Projet de loi Grenelle 2 : l’éolien à la peine

Publié le 6 avril 2010

Projet de loi Grenelle 2 : l’éolien à la peine
[02.04.2010] [Général]

Hier, à l’Assemblée Nationale, lors de l’examen en commission des articles 34 et 35 du projet de loi Grenelle II, les propositions du rapport contesté de la mission parlementaire sur l’énergie éolienne ont été intégrées au projet en commission.

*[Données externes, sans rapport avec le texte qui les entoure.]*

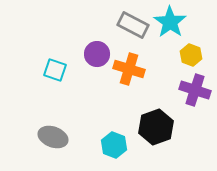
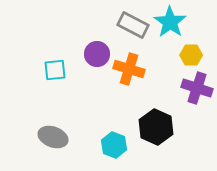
yellow hexagon: rotated 20 degrees counterclockwise
cyan square: rotated 25 degrees counterclockwise
purple cross: moved 2 px right, 2 px up
black hexagon: rotated 16 degrees counterclockwise
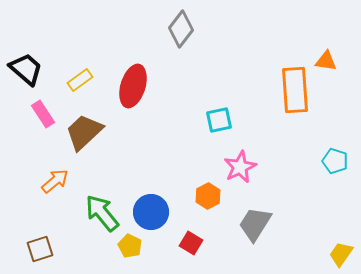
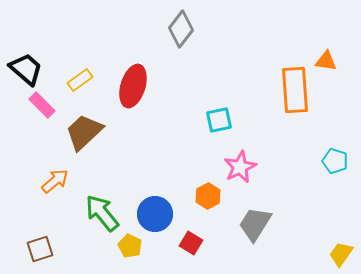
pink rectangle: moved 1 px left, 9 px up; rotated 12 degrees counterclockwise
blue circle: moved 4 px right, 2 px down
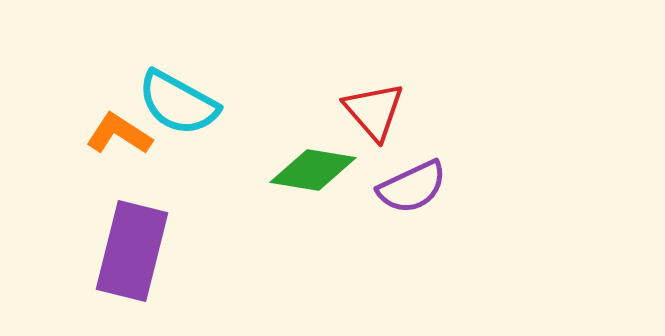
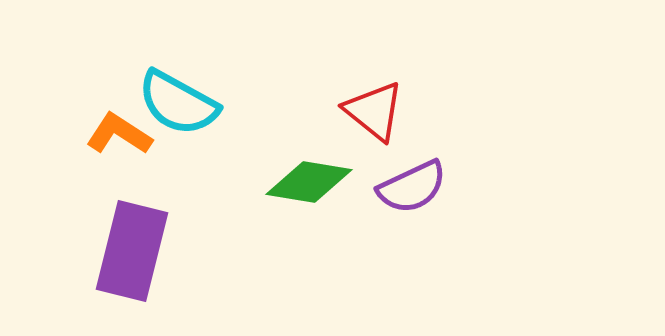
red triangle: rotated 10 degrees counterclockwise
green diamond: moved 4 px left, 12 px down
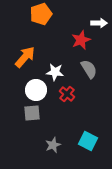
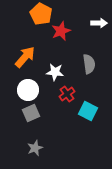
orange pentagon: rotated 25 degrees counterclockwise
red star: moved 20 px left, 9 px up
gray semicircle: moved 5 px up; rotated 24 degrees clockwise
white circle: moved 8 px left
red cross: rotated 14 degrees clockwise
gray square: moved 1 px left; rotated 18 degrees counterclockwise
cyan square: moved 30 px up
gray star: moved 18 px left, 3 px down
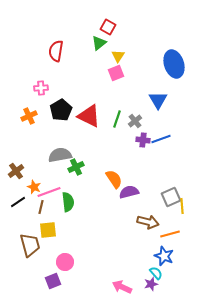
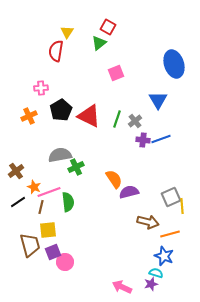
yellow triangle: moved 51 px left, 24 px up
cyan semicircle: rotated 32 degrees counterclockwise
purple square: moved 29 px up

France Nature Environnement, la Ligue ROC et la Ligue pour la Protection des Oiseaux dénoncent l’adoption d’amendements anti-éoliens qui menacent les ambitions françaises en matière d’énergie renouvelable.

La validation d’un rapport très contesté et contestable

Le développement des énergies renouvelables constitue un enjeu industriel et écologique stratégique. L’objectif de 23% d’énergies renouvelables en 2020, qui a fait consensus lors du Grenelle de l’environnement, est désormais un engagement de la France qui veut aussi se positionner parmi les acteurs majeurs du développement durable.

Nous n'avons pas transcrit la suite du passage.